Action item: Report every line from the following entries that contains the string "Accetta".

Records excerpted from a collection:
================================
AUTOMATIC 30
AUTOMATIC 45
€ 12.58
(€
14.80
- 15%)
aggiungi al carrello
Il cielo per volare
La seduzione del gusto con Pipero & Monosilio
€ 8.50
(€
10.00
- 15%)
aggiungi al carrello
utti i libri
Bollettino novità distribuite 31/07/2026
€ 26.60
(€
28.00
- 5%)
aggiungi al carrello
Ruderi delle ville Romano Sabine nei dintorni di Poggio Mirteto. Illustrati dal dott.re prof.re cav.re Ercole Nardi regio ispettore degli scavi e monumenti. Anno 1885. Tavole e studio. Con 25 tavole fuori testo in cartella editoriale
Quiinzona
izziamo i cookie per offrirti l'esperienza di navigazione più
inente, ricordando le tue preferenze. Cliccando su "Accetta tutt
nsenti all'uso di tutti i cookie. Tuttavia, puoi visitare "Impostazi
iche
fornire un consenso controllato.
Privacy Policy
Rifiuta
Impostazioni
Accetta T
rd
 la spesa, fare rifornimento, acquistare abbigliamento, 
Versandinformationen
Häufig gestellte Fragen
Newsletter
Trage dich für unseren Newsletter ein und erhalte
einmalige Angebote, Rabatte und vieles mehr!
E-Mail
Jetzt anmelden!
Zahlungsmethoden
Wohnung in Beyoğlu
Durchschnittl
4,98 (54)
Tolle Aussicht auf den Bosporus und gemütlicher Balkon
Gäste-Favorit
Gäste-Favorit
================================
Answer space:
inente, ricordando le tue preferenze. Cliccando su "Accetta tutt
Accetta T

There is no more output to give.